** DIRECTIONS **
Please give again every entry exactly as it appears, setting aside the pictures.

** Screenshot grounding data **
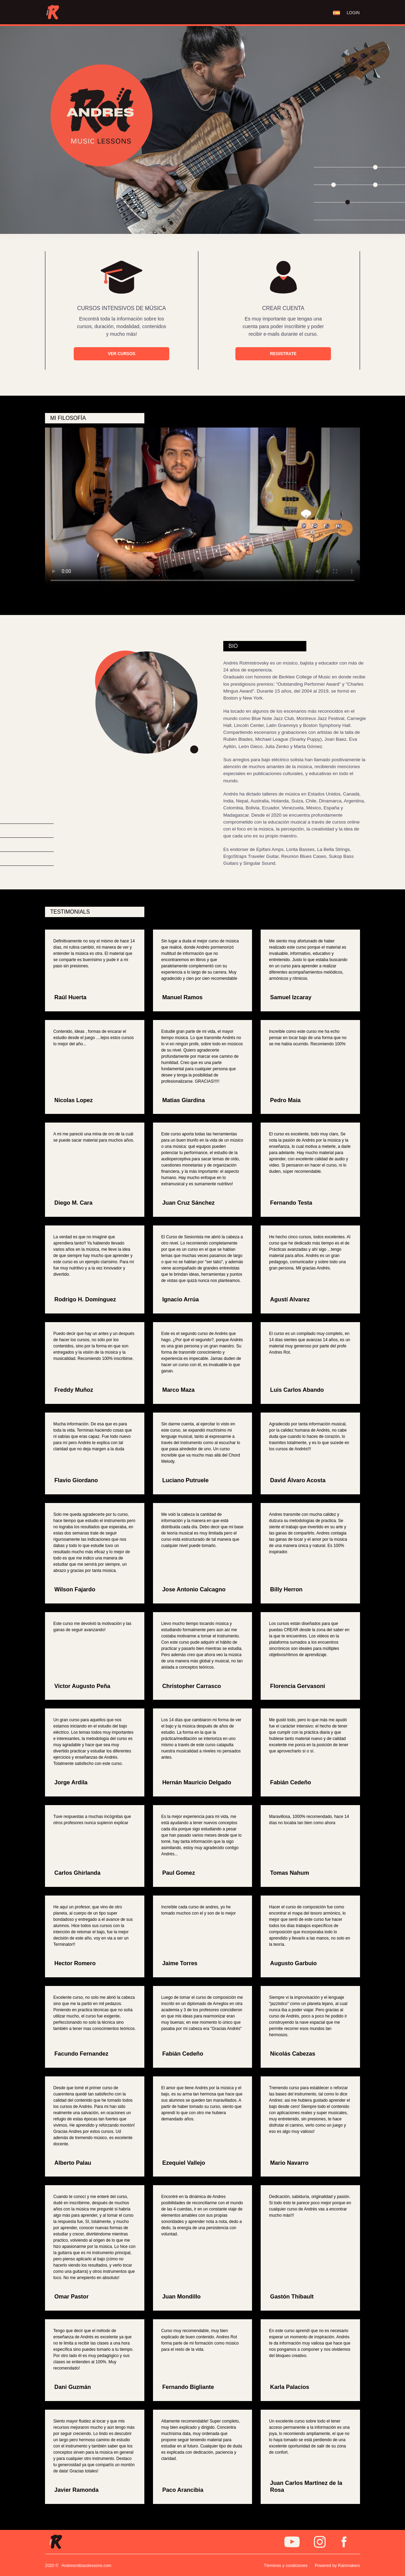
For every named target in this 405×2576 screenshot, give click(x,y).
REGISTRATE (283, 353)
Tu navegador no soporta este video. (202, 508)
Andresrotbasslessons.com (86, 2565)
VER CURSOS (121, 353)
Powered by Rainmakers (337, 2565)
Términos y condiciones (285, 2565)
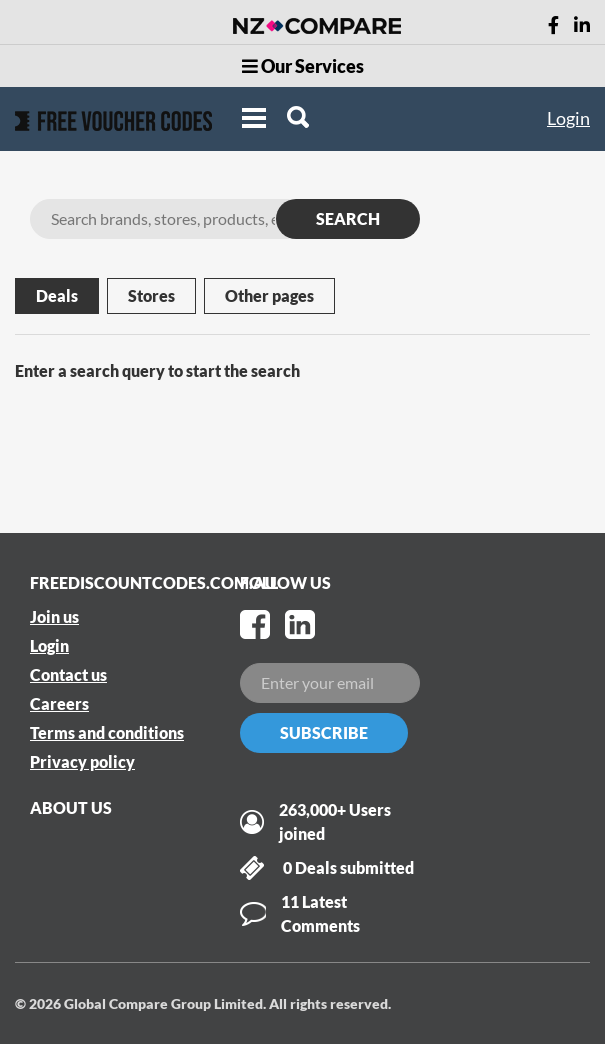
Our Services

** FINISHED EXERCISE **
For every named target in this 405×2576 screenshot, give click(x,y).
REGISTRATE (283, 353)
Tu navegador no soporta este video. (202, 508)
Andresrotbasslessons.com (86, 2565)
VER CURSOS (121, 353)
Powered by Rainmakers (337, 2565)
Términos y condiciones (285, 2565)
Our Services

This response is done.